Dr. Erik Hoel is one of the Forbes 30 Under 30 in science and also a New York City Emerging Writers Fellow. His writing has appeared in The Atlantic, The Baffler, and The Daily Beast, among many others. Erik received his Ph.D. in neuroscience at the University of Wisconsin-Madison, was a postdoctoral researcher at Columbia University, has held a visiting scholarship at the Institute for Advanced Study at Princeton, and is now a research professor at Tufts University where he studies consciousness and emergence.
Below, Erik shares five key insights from his new book, The World Behind the World: Consciousness, Free Will, and the Limits of Science. Listen to the audio version—read by Erik himself—in the Next Big Idea App.
1. There are two fundamental perspectives on the world.
The first is the extrinsic—this is the explanation of the world that’s about mechanism, about what causes what. An engineering diagram is extrinsic.
There’s also the intrinsic perspective on the world. Thoughts, feelings, contemplations, emotions—these are all intrinsic phenomena. The intrinsic perspective is about consciousness, or what it is like to be you.
Depending on what we want to explain, we shift fluidly between giving an extrinsic account or an intrinsic account. Sometimes, we may even accidentally use one for the other when we shouldn’t. A car breaks down and we say, “Talk to me, tell me what’s wrong, tell me what’s wrong?” But generally, such mixing is a mistake. It’s as if we have two extremely different lenses that we use to understand everyday things.
Scientists, however, do try to reconcile the two perspectives—an effort called the search for a scientific theory of consciousness.
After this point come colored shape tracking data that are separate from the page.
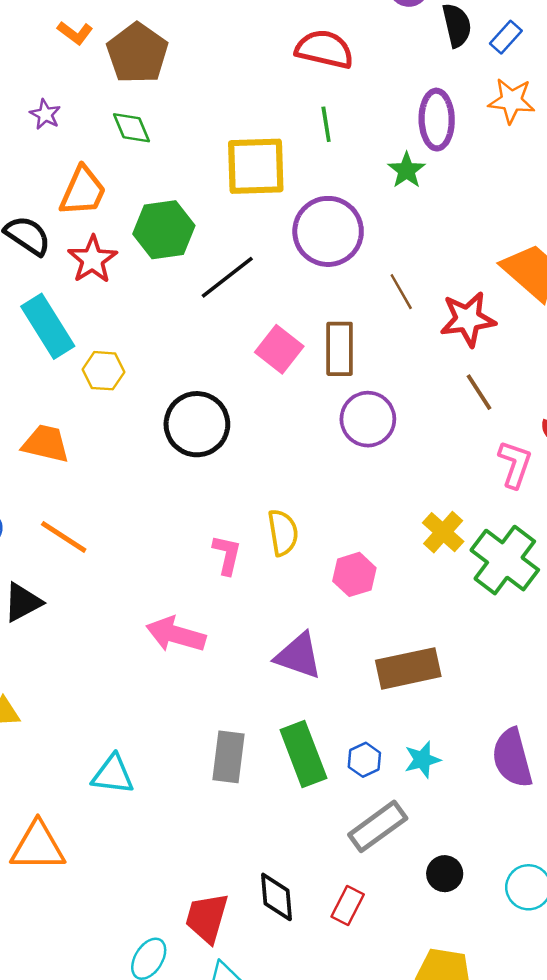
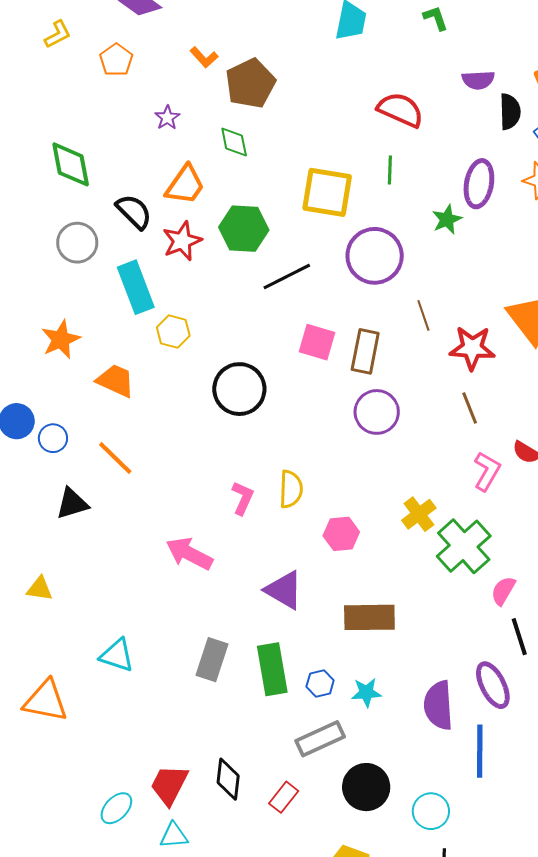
pink square: (279, 349) -> (317, 342), turned -33
black circle: (445, 874) -> (366, 787), size x1.6

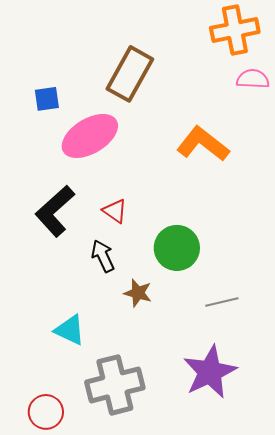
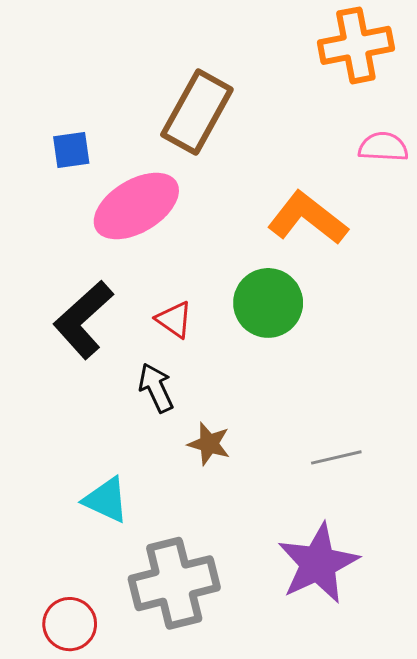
pink semicircle: (253, 79) -> (383, 147), moved
green circle: (177, 248) -> (268, 303), moved

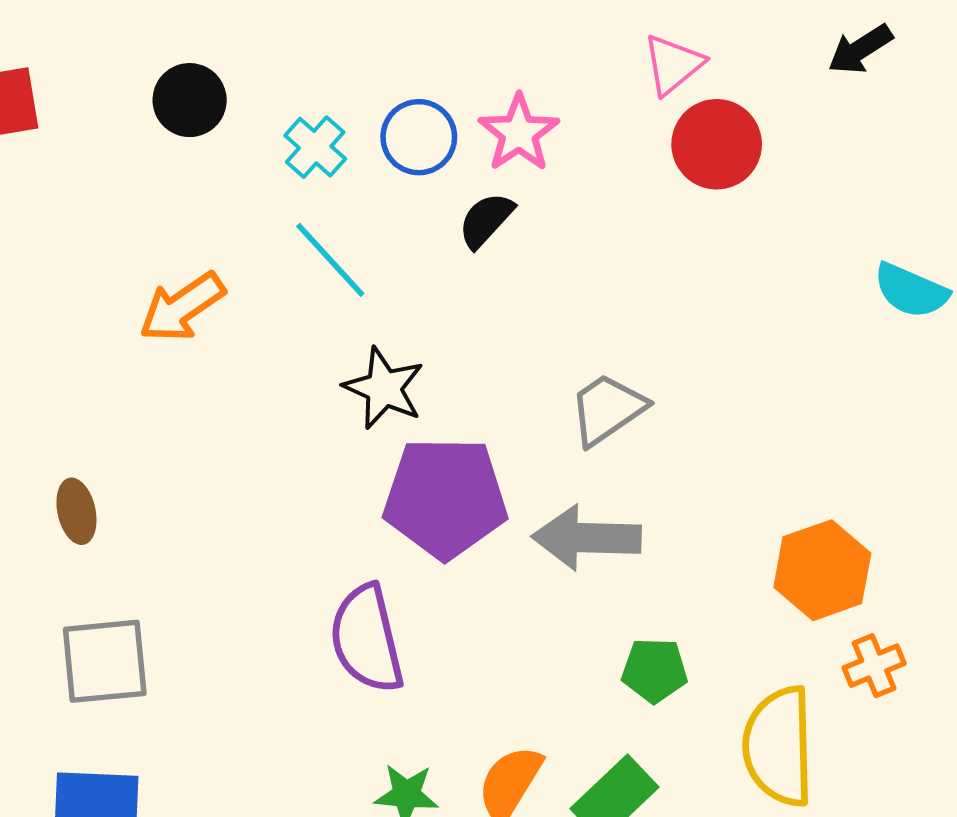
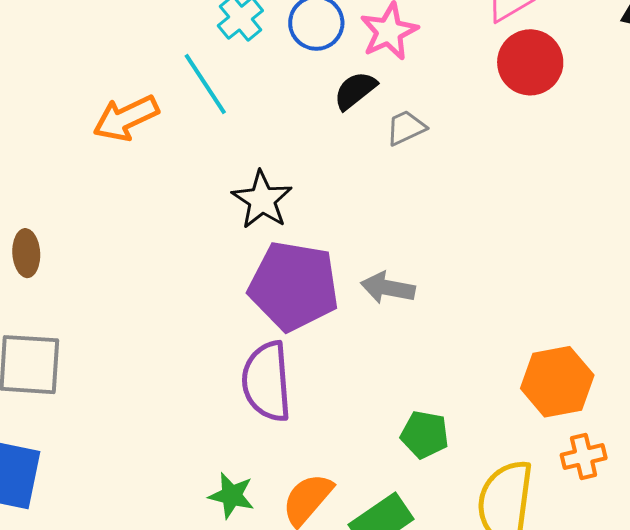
cyan line: (330, 260) -> (205, 84), moved
gray trapezoid: (607, 409) -> (406, 128), moved, size x0.7
gray arrow: (587, 538) -> (388, 288), moved, size x0.7
purple semicircle: (367, 639) -> (267, 381), moved

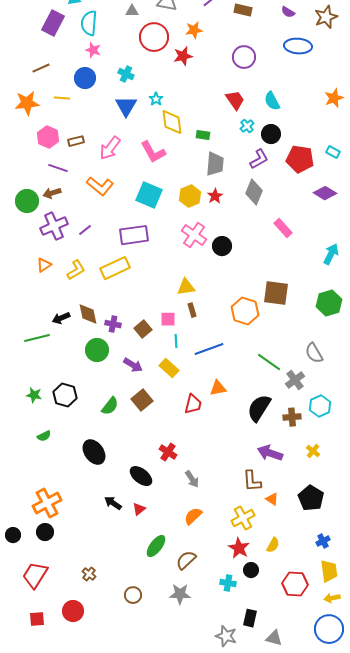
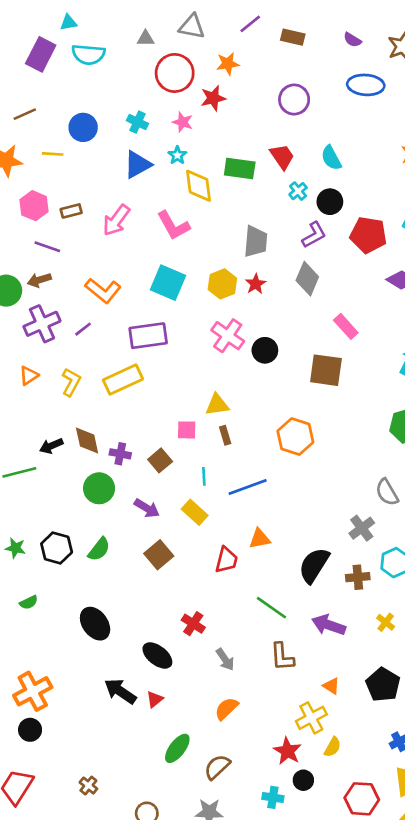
cyan semicircle: (89, 23) -> (88, 54), turned -90
pink star: (93, 50) -> (183, 122), moved
blue triangle: (126, 106) -> (138, 165), turned 30
green rectangle: (203, 135) -> (240, 169), moved, size x1.6
orange L-shape: (100, 186) -> (103, 291), moved
yellow L-shape: (76, 270) -> (71, 382), turned -30
brown square: (276, 293) -> (326, 370), moved
pink square: (168, 319) -> (187, 430), moved
green line: (269, 362) -> (272, 608), moved
green semicircle: (110, 406) -> (99, 549), moved
brown L-shape: (252, 481) -> (282, 657), moved
black arrow: (113, 503) -> (120, 691), size x1.4
yellow cross: (243, 518) -> (311, 718), moved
The goal is to explain what the brain does, specifically, that allows it to have all the intrinsic qualities we have, like experiencing how ice cream tastes, or how music sounds. Not just processing the information, which can be given some extrinsic account like “neuron A fired, and then neuron B fired,” but transforming that information into consciousness.
The intrinsic is often the topic of the humanities, from literature to art. In a way then, neuroscience is the bridge between the humanities and the sciences. It is only in the brain that the two perspectives are somehow, perfectly, fluidly, every day, at every waking moment, fully reconciled. It’s like we’re missing certain laws of nature—the law that governs how a certain neural firing is accompanied by, or transformed into, a certain experience. Which means there is a big hole in the middle of the world.
2. The intrinsic perspective didn’t start out fully developed (and neither did the extrinsic).
Julian Jaynes discussed this in his cult classic book, The Origin of Consciousness in the Breakdown of the Bicameral Mind. His hypothesis is that consciousness arose from the integration of the two hemispheres around the Homeric age.
It’s a wild hypothesis, and the only evidence is a careful textual analysis. While I think the support for consciousness arising in the Homeric era is very low, there is another hypothesis: that our descriptions of minds have grown increasingly deep and complex over time, just as our descriptions of the extrinsic universe has. One could go over the evidence for this forever, but it’s most salient to take a single example: essentially the same story told over and over throughout the ages.
“Our descriptions of minds have grown increasingly deep and complex over time.”
We can use “The Story of the Shipwrecked Sailor,” a tale from Ancient Egypt. It’s about a shipwreck on an island that contains a monstrous snake. Here’s from a translation:
I uncovered my face and found that it was a snake that was coming. It was thirty cubits long… He opened his mouth to me while I was on my belly in his presence. He said to me, “Who brought you? Who brought you, commoner, who brought you to this island in the sea whose sides are in the water?”
“The Story of the Shipwrecked Sailor” basically gets retold throughout the millennia, so many aspects of it in later tales, like the run-in with a monster, the strange island, crop up in The Odyssey. Odysseus and his men famously wander into the cave of a dangerous cyclops. But in the Odyssey, at least some of their intrinsic perspective is actually noted and told.
But when he had busily performed his tasks, then he rekindled the fire, and caught sight of us, and asked: “Strangers, who are ye? Whence do ye sail over the watery ways?” … So he spoke, and in our breasts our spirit was broken for terror of his deep voice and monstrous self; yet even so I made answer and spoke to him.
Let’s look at the same encounter between a man and a beast, this time in Ulysses by James Joyce. Ulysses is, of course, a heavily modernized retelling of The Odyssey. What follows is sometimes called the “cyclops” part of Ulysses, with a pub being like the cave, and it’s also guarded by a “monster”—except it’s a dog—and owned by the “cyclops”—except it’s just a huge guy with an eyepatch.
. . . and there sure enough was the citizen [“cyclops”] up in the corner having a great confab with himself and that bloody mangy mongrel, Garryowen, and he waiting for what the sky would drop in the way of drink.
There he is, says I . . .
The bloody mongrel let a grouse out of him would give you the creeps. Be a corporal work of mercy if someone would take the life of that bloody dog. I’m told for a fact he ate a good part of the breeches off a constabulary man in Santry that came round one time with a blue paper about a licence.
That’s the development of the intrinsic perspective, from what is a flat and unemotional reaction to a legitimate monster to describing every speck of thought in reaction to a common dog.
3. Reconciling the two perspectives requires a science of consciousness.
In the modern age, the two perspectives on the world are highly developed. We can talk about minds with ease, we can talk about atoms with ease. But the perspectives are extremely different. So how do we reconcile them?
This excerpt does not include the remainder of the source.